(Extracted data entries)
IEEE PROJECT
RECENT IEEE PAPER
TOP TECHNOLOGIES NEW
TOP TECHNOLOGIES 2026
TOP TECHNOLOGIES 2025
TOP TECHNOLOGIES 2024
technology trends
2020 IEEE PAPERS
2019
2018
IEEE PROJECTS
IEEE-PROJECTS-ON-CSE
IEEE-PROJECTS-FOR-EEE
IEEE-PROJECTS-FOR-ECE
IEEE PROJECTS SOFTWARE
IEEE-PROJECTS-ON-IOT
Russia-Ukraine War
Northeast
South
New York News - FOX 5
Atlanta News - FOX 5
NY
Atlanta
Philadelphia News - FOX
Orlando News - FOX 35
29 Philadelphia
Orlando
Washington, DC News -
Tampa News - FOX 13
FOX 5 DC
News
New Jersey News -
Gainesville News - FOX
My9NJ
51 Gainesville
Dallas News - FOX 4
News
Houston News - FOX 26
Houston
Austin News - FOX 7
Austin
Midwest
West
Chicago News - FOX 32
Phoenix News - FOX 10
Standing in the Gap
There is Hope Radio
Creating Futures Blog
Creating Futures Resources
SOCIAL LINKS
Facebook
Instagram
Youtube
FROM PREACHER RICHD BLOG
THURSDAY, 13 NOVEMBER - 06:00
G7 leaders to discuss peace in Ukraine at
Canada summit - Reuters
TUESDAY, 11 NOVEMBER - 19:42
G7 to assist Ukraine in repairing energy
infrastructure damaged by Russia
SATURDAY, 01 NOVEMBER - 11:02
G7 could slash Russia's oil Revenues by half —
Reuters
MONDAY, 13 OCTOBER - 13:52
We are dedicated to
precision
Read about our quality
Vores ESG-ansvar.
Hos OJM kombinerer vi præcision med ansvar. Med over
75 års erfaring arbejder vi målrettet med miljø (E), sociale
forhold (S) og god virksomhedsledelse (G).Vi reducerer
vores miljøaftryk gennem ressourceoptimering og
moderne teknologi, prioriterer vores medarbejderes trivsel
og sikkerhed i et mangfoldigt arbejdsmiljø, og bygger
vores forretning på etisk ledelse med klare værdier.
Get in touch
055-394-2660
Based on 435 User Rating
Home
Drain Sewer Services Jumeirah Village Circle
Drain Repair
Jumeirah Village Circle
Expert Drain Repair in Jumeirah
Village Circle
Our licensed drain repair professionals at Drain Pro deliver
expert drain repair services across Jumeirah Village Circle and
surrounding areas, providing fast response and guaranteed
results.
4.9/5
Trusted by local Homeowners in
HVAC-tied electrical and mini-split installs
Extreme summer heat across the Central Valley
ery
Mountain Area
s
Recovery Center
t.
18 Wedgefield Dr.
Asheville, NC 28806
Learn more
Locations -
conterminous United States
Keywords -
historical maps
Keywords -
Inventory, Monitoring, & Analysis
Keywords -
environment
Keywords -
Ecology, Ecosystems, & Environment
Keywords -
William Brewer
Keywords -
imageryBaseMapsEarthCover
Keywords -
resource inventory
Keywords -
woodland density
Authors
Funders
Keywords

■ TASK STATEMENT: When you reach the line with "Orlando News - FOX 35" in the records above, start writing out lines exactly, and stop once the line with "surrounding areas, providing" has been written; include nothing else.

■ EXPECTED ANSWER:
Orlando News - FOX 35
29 Philadelphia
Orlando
Washington, DC News -
Tampa News - FOX 13
FOX 5 DC
News
New Jersey News -
Gainesville News - FOX
My9NJ
51 Gainesville
Dallas News - FOX 4
News
Houston News - FOX 26
Houston
Austin News - FOX 7
Austin
Midwest
West
Chicago News - FOX 32
Phoenix News - FOX 10
Standing in the Gap
There is Hope Radio
Creating Futures Blog
Creating Futures Resources
SOCIAL LINKS
Facebook
Instagram
Youtube
FROM PREACHER RICHD BLOG
THURSDAY, 13 NOVEMBER - 06:00
G7 leaders to discuss peace in Ukraine at
Canada summit - Reuters
TUESDAY, 11 NOVEMBER - 19:42
G7 to assist Ukraine in repairing energy
infrastructure damaged by Russia
SATURDAY, 01 NOVEMBER - 11:02
G7 could slash Russia's oil Revenues by half —
Reuters
MONDAY, 13 OCTOBER - 13:52
We are dedicated to
precision
Read about our quality
Vores ESG-ansvar.
Hos OJM kombinerer vi præcision med ansvar. Med over
75 års erfaring arbejder vi målrettet med miljø (E), sociale
forhold (S) og god virksomhedsledelse (G).Vi reducerer
vores miljøaftryk gennem ressourceoptimering og
moderne teknologi, prioriterer vores medarbejderes trivsel
og sikkerhed i et mangfoldigt arbejdsmiljø, og bygger
vores forretning på etisk ledelse med klare værdier.
Get in touch
055-394-2660
Based on 435 User Rating
Home
Drain Sewer Services Jumeirah Village Circle
Drain Repair
Jumeirah Village Circle
Expert Drain Repair in Jumeirah
Village Circle
Our licensed drain repair professionals at Drain Pro deliver
expert drain repair services across Jumeirah Village Circle and
surrounding areas, providing fast response and guaranteed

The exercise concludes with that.